Sabemos que Lacan gasta algumas milhares de palavras para dizer a mesma
coisa aos modernosos e sempre renovados ouvintes, que ainda acham que foi
Lacan quem descobriu a roda... tirando-lhe, nesse excesso de fé, a
verdadeira contribuição revolucionária dele à
psicanálise. Atualmente, graças às inúmeras bibliotecas
particulares ou públicas que mantêm escriturados as falas de
Lacan e os textos escritos de seu próprio punho, temos condições
de apanhar Lacan não em trinta anos, mas em bem menos tempo…
Para tanto, creio que antes precisamos nos pôr de acordo com algumas
noções, métodos e procedimentos, referentes àquilo
que entendemos por falar, escrever, leitura analítica e leitura psicanalítica,
aula analítica e aula psicanalítica, ou seminário (não
exclusivamente o seminário de excursos, como o de Lacan).

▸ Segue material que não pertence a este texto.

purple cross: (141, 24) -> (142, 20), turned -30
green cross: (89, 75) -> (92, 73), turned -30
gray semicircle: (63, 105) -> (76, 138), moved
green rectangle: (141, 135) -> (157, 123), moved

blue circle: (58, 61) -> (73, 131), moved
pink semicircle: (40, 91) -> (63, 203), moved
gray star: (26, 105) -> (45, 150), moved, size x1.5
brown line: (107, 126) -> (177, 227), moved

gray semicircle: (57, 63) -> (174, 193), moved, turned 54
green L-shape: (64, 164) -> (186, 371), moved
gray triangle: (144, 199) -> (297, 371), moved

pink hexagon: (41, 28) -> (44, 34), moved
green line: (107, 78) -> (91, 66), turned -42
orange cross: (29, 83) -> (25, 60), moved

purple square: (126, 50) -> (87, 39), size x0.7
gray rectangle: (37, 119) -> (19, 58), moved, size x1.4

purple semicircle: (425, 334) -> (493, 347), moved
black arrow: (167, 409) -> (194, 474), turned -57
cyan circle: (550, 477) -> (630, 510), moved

A leitura chamada de leitura analítica é a leitura aristotélico-saussureana.
Possibilita dar conta dos nexos lógicos de um texto efetivamente escrito.
A leitura, chamada leitura psicanalítica, no sentido freudo-lacaniana,
permite dar conta de outros possíveis textos (pré-textos) sugeridos
e suscitados pelo texto efetivamente escrito.

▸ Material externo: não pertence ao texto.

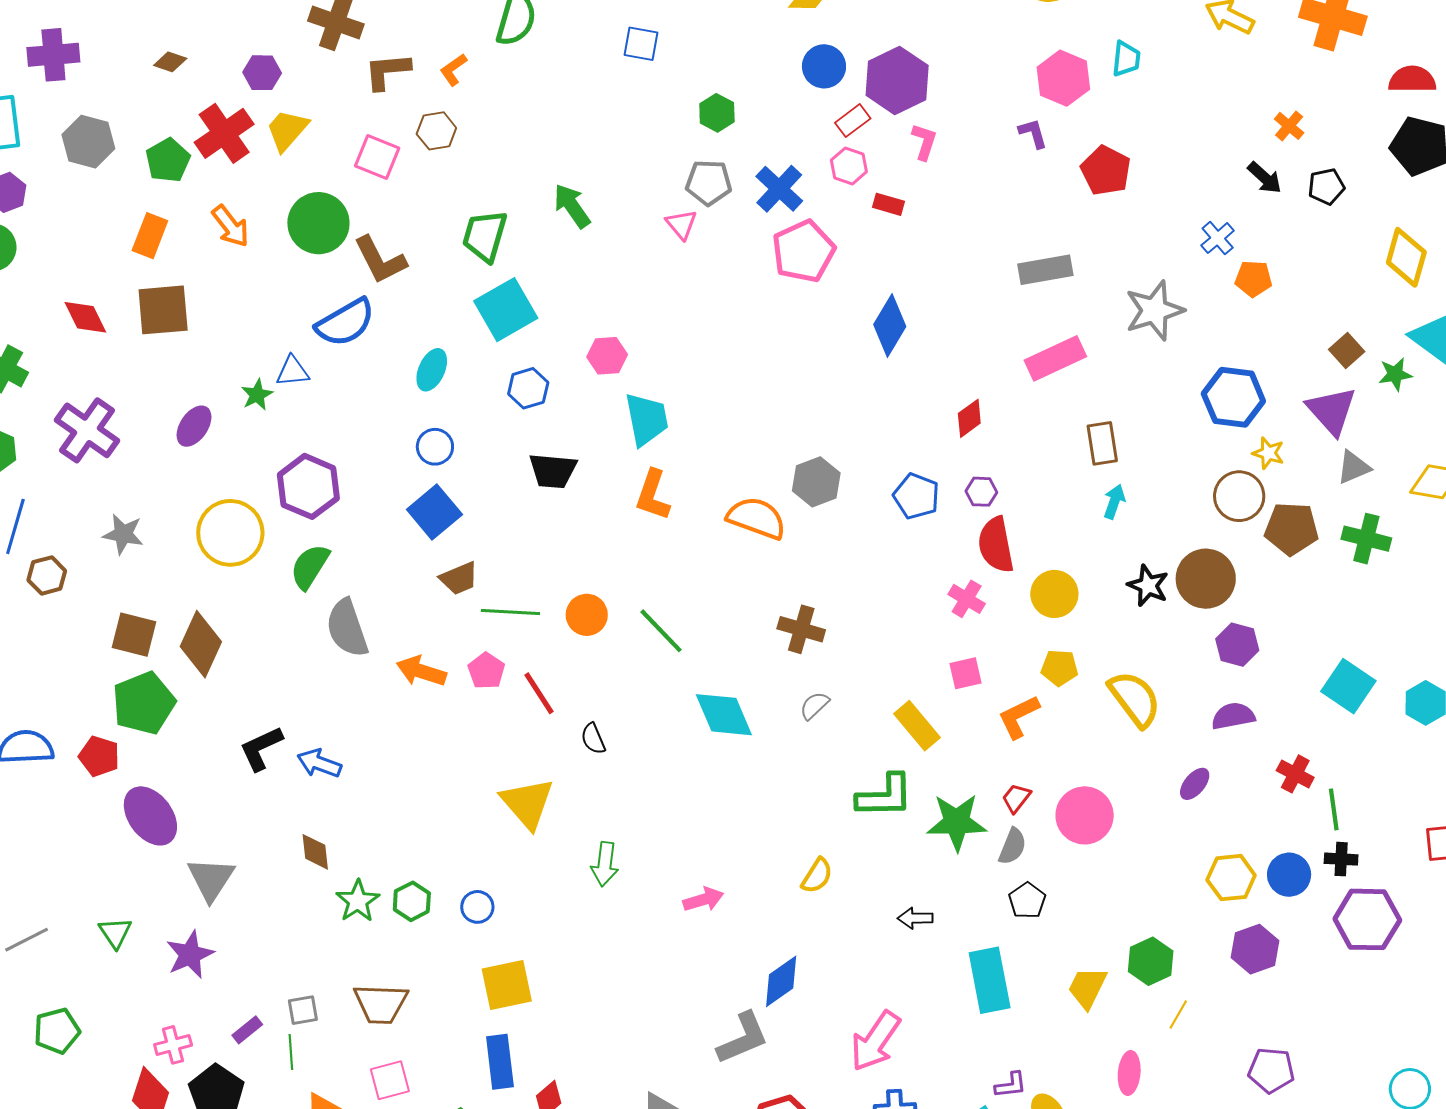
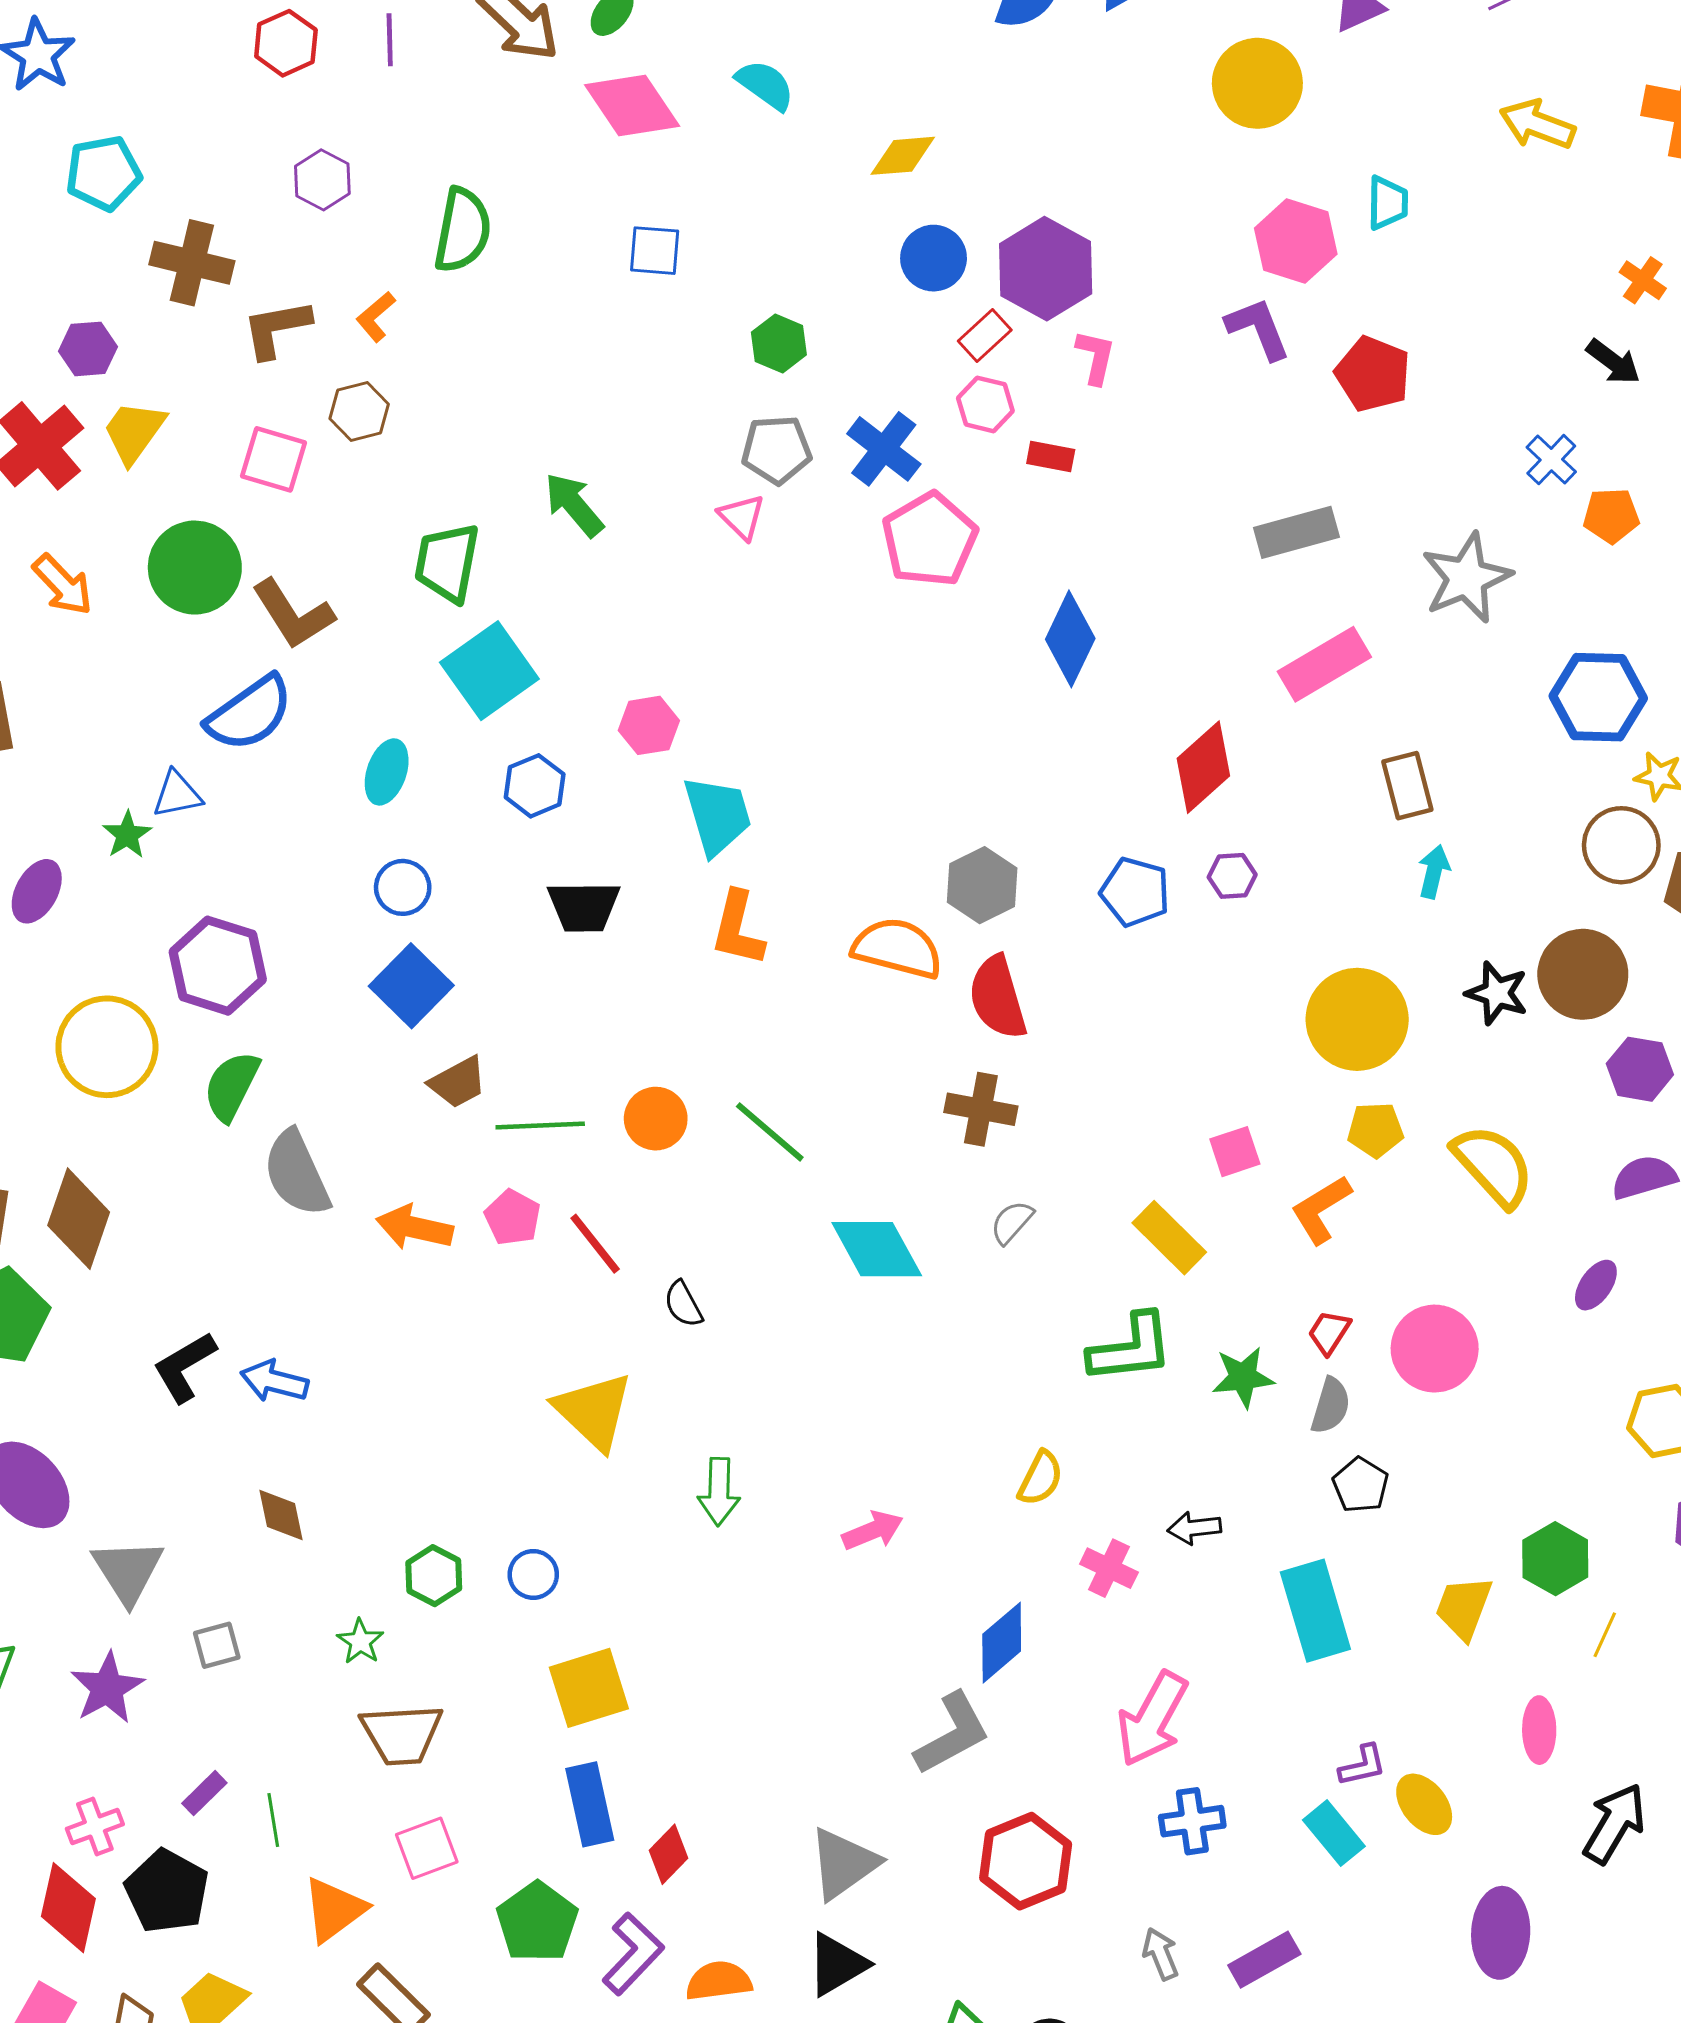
purple L-shape: (1033, 133) -> (1258, 329), size x1.4
red diamond: (969, 418) -> (1203, 767), size x1.5
red semicircle: (996, 545) -> (998, 998), moved
yellow circle: (1054, 594) -> (1357, 1019), size x1.4
pink cross: (967, 599) -> (1109, 1568), moved
green star: (957, 822) -> (1243, 1377), size x0.7
green star: (358, 901) -> (360, 1641), moved, size x0.7
gray square: (303, 1010) -> (217, 1645), moved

Igualmente, a aula analítica é a aula magistral em que o professor
percorre, exaustivamente, perante a audiência, o tema antecipadamente
preparado. A aula psicanalítica, isto é, o seminário
psicanalítico, é o procedimento em que o orador apresenta, falando
como se fosse analisante, o tema que constitui objeto de sua pesquisa, estudos
e inquietações.
Na aula analítica o orador apresenta o tema em forma de relatório;
na aula psicanalítica ou seminário psicanalítico, o orador
apresenta o tema como primeira vez, isto é, expõe em cima do
lance aquilo que o tema lhe suscita.
Isto não implica que um Seminário Psicanalítica seja
uma conversa de botequim onde os convivas deitam conversa fora. Pelo contrário,
no Seminário Psicanalítico, o orador e convivas, guardam suas
conversas de botequim para ulteriores conversas e intercâmbios preferentemente
semanais e presencias, atualmente podendo ser mantidos, graças ao correio
eletrônico da internete, em forma semi-presencial diária.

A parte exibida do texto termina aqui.